With four channels for external, permanently mounted accelerometers, you can continuously monitor either four measuring points on one fan or one or two measuring points on multiple fans.
Features of the PCH 1420 Vibration Monitor
- Frequency range: adjustable, 0.7 Hz to 11.5 kHz
- Measuring range: adjustable (default 0-20 mm/s and 0-100 m/s²)
- Signal detection: RMS, Peak, Peak to Peak
- Measuring parameter: velocity (mm/s), displacement (μm/mm) or acceleration (m/s²)
- Other inputs: RPM via PNP/NPN sensor or 4-20 mA input
- Outputs: 4 analogue outputs (0/4-20 mA or 0/2-10 V) or 4 digital outputs, 1 alarm relay
- Communication: RS-485, USB, IoT-ready, PCH Cloud
- Compliance: SIL 2, IEC 61508, PL-d, IP 20
Advanced condition monitoring: PCH 1420 Vibration Monitor with buffered outputs and PCH Input Box
This solution is developed for large axial fans in process-critical applications.
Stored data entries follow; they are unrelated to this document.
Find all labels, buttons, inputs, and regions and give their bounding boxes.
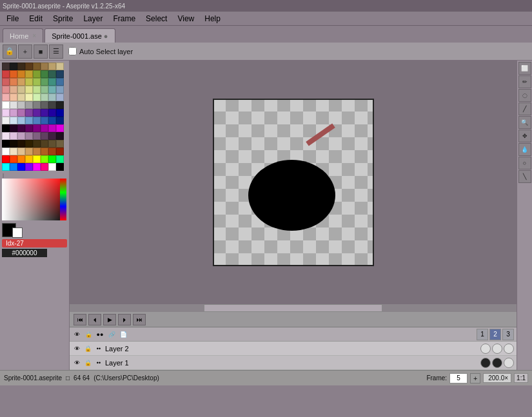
palette-cell-107[interactable] xyxy=(25,163,33,171)
palette-cell-67[interactable] xyxy=(25,124,33,132)
eye-header-icon[interactable]: 👁 xyxy=(72,330,81,339)
palette-cell-60[interactable] xyxy=(33,117,41,124)
frame-num-2[interactable]: 2 xyxy=(489,329,501,340)
palette-cell-71[interactable] xyxy=(56,124,64,132)
add-button[interactable]: + xyxy=(18,44,32,59)
palette-cell-103[interactable] xyxy=(56,155,64,163)
palette-cell-87[interactable] xyxy=(56,140,64,148)
rt-select[interactable]: ⬜ xyxy=(518,62,531,75)
square-button[interactable]: ■ xyxy=(34,44,48,59)
layer2-frame3[interactable] xyxy=(504,344,514,354)
palette-cell-39[interactable] xyxy=(56,93,64,101)
dots-header-icon[interactable]: ●● xyxy=(95,330,104,339)
palette-cell-108[interactable] xyxy=(33,163,41,171)
canvas-viewport[interactable] xyxy=(70,61,517,304)
rt-zoom[interactable]: 🔍 xyxy=(518,116,531,129)
palette-cell-4[interactable] xyxy=(33,63,41,70)
palette-cell-79[interactable] xyxy=(56,132,64,140)
palette-cell-8[interactable] xyxy=(2,70,10,78)
palette-cell-47[interactable] xyxy=(56,101,64,109)
palette-cell-16[interactable] xyxy=(2,78,10,86)
palette-cell-24[interactable] xyxy=(2,86,10,93)
menu-edit[interactable]: Edit xyxy=(24,13,48,24)
layer2-frame2[interactable] xyxy=(492,344,502,354)
palette-cell-38[interactable] xyxy=(48,93,56,101)
layer1-frame2[interactable] xyxy=(492,358,502,368)
palette-cell-111[interactable] xyxy=(56,163,64,171)
palette-cell-73[interactable] xyxy=(10,132,17,140)
palette-cell-53[interactable] xyxy=(41,109,48,117)
palette-cell-1[interactable] xyxy=(10,63,17,70)
palette-cell-20[interactable] xyxy=(33,78,41,86)
palette-cell-29[interactable] xyxy=(41,86,48,93)
palette-cell-74[interactable] xyxy=(17,132,25,140)
layer2-dots-icon[interactable]: •• xyxy=(94,344,103,353)
palette-cell-7[interactable] xyxy=(56,63,64,70)
palette-cell-50[interactable] xyxy=(17,109,25,117)
palette-cell-101[interactable] xyxy=(41,155,48,163)
palette-cell-12[interactable] xyxy=(33,70,41,78)
palette-cell-109[interactable] xyxy=(41,163,48,171)
palette-cell-17[interactable] xyxy=(10,78,17,86)
palette-cell-13[interactable] xyxy=(41,70,48,78)
palette-cell-6[interactable] xyxy=(48,63,56,70)
scrollbar-thumb[interactable] xyxy=(204,304,382,312)
palette-cell-75[interactable] xyxy=(25,132,33,140)
palette-cell-85[interactable] xyxy=(41,140,48,148)
palette-cell-64[interactable] xyxy=(2,124,10,132)
palette-cell-93[interactable] xyxy=(41,148,48,155)
palette-cell-94[interactable] xyxy=(48,148,56,155)
tab-home[interactable]: Home × xyxy=(3,28,43,43)
palette-cell-9[interactable] xyxy=(10,70,17,78)
frame-num-1[interactable]: 1 xyxy=(477,329,488,340)
palette-cell-62[interactable] xyxy=(48,117,56,124)
layer1-visible-icon[interactable]: 👁 xyxy=(72,358,81,367)
palette-cell-43[interactable] xyxy=(25,101,33,109)
palette-cell-52[interactable] xyxy=(33,109,41,117)
palette-cell-40[interactable] xyxy=(2,101,10,109)
palette-cell-36[interactable] xyxy=(33,93,41,101)
menu-file[interactable]: File xyxy=(1,13,24,24)
rt-pencil[interactable]: ✏ xyxy=(518,75,531,88)
palette-cell-91[interactable] xyxy=(25,148,33,155)
palette-cell-92[interactable] xyxy=(33,148,41,155)
palette-cell-95[interactable] xyxy=(56,148,64,155)
palette-cell-22[interactable] xyxy=(48,78,56,86)
palette-cell-70[interactable] xyxy=(48,124,56,132)
tab-sprite[interactable]: Sprite-0001.ase ● xyxy=(44,28,115,43)
anim-last[interactable]: ⏭ xyxy=(133,314,146,325)
palette-cell-106[interactable] xyxy=(17,163,25,171)
palette-cell-59[interactable] xyxy=(25,117,33,124)
palette-cell-35[interactable] xyxy=(25,93,33,101)
layer1-lock-icon[interactable]: 🔒 xyxy=(83,358,92,367)
hue-slider[interactable] xyxy=(60,179,66,220)
rt-move[interactable]: ✥ xyxy=(518,130,531,142)
palette-cell-31[interactable] xyxy=(56,86,64,93)
palette-cell-76[interactable] xyxy=(33,132,41,140)
lock-button[interactable]: 🔒 xyxy=(3,44,17,59)
palette-cell-102[interactable] xyxy=(48,155,56,163)
palette-cell-69[interactable] xyxy=(41,124,48,132)
anim-prev[interactable]: ⏴ xyxy=(88,314,101,325)
ratio-display[interactable]: 1:1 xyxy=(514,373,528,383)
anim-play[interactable]: ▶ xyxy=(103,314,116,325)
palette-cell-33[interactable] xyxy=(10,93,17,101)
rt-fill[interactable]: 💧 xyxy=(518,143,531,156)
palette-cell-28[interactable] xyxy=(33,86,41,93)
palette-cell-104[interactable] xyxy=(2,163,10,171)
rt-eraser[interactable]: ◌ xyxy=(518,89,531,102)
palette-cell-45[interactable] xyxy=(41,101,48,109)
palette-cell-49[interactable] xyxy=(10,109,17,117)
palette-cell-0[interactable] xyxy=(2,63,10,70)
palette-cell-110[interactable] xyxy=(48,163,56,171)
new-header-icon[interactable]: 📄 xyxy=(119,330,128,339)
idx-badge[interactable]: Idx-27 xyxy=(2,239,67,247)
anim-first[interactable]: ⏮ xyxy=(74,314,86,325)
auto-select-checkbox[interactable] xyxy=(68,47,77,55)
canvas-scrollbar[interactable] xyxy=(70,304,517,312)
palette-cell-51[interactable] xyxy=(25,109,33,117)
palette-cell-11[interactable] xyxy=(25,70,33,78)
palette-cell-42[interactable] xyxy=(17,101,25,109)
palette-cell-2[interactable] xyxy=(17,63,25,70)
palette-cell-90[interactable] xyxy=(17,148,25,155)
With the PCH 1420 Vibration Monitor with buffered outputs, you get remote access to all vibration data. At the same time your vibration analysts can access raw vibration data with handheld devices for advanced on-site measurements during operation.
The PCH 1420 with buffered outputs is suitable for Industry 4.0 environments and provides remote, online access to vibration data in real time when paired with the PCH EtherBridge IoT communication module.
The PCH Input Box provides further process input channels for measuring e.g., bearing temperatures with Pt100 sensors, flow or pressure from external transmitters.
Features of the PCH 1420 with buffered outputs
- Frequency range: adjustable, 0.7 Hz to 11.5 kHz
- Measuring range: adjustable (default 0-20 mm/s and 0-100 m/s²)
- Signal detection: RMS, Peak, Peak to Peak
- Measuring parameter: velocity (mm/s), displacement (μm/mm) or acceleration (m/s²)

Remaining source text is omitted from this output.